Amphipogon setaceus

Scientific classification
- Kingdom: Plantae
- Clade: Tracheophytes
- Clade: Angiosperms
- Clade: Monocots
- Clade: Commelinids
- Order: Poales
- Family: Poaceae
- Genus: Amphipogon
- Species: A. setaceus
- Binomial name: Amphipogon setaceus (R.Br.) T.D.Macfarl.
- Synonyms: Diplopogon setaceus R.Br. ; Dipogonia setacea (R.Br.) P.Beauv. ;

= Amphipogon setaceus =

- Authority: (R.Br.) T.D.Macfarl.

Genus of grasses

Amphipogon setaceus is a species of flowering plant in the grass family Poaceae, native to Western Australia. It grows in seasonally wet areas, swamps, and fringing watercourses from Nannup to Albany. It flowers in spring and early summer in a greyish head of multiple spikelets.
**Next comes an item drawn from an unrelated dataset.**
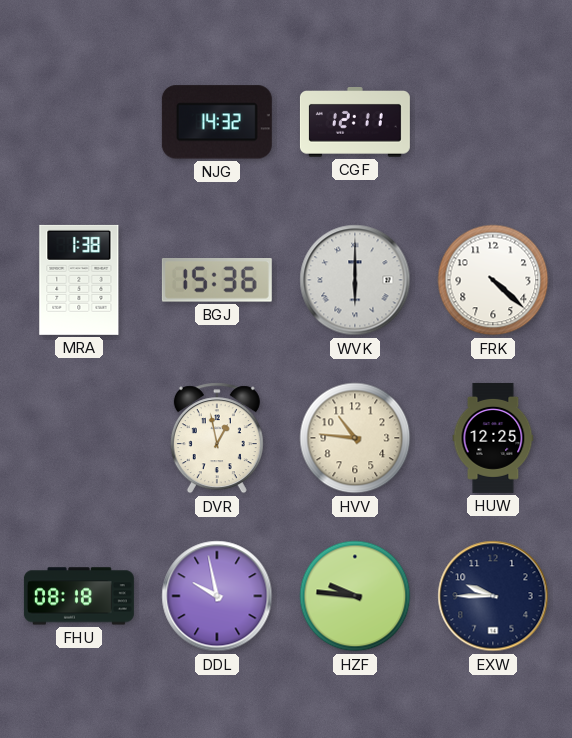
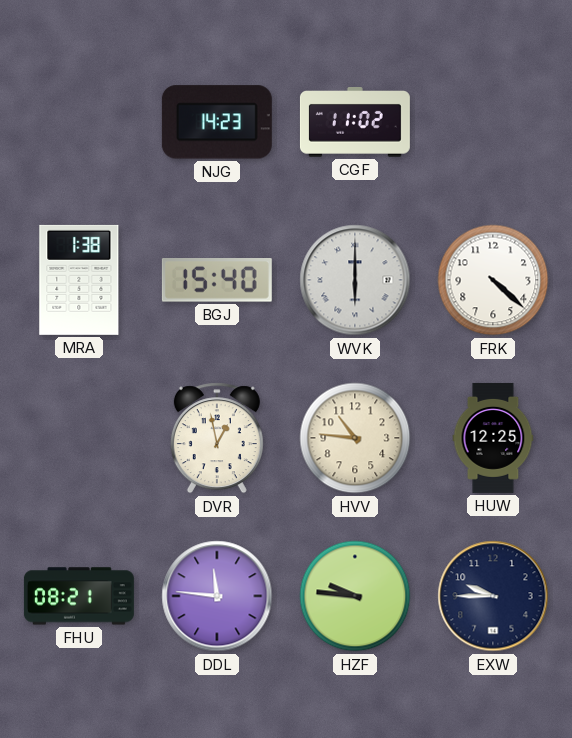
NJG: 14:32 -> 14:23
CGF: 12:11 -> 11:02
BGJ: 15:36 -> 15:40
FHU: 08:18 -> 08:21
DDL: 9:58 -> 11:46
When placed in the genus Diplopogon as Diplopogon setaceus, it was the only species.

==Taxonomy==
The species was first described by Robert Brown in 1810 as Diplopogon setaceus. It was the only species in the genus. In 2002, Terry Desmond Macfarlane transferred it to the genus Amphipogon, a placement accepted by Plants of the World Online and the Australian Plant Census as of November 2024.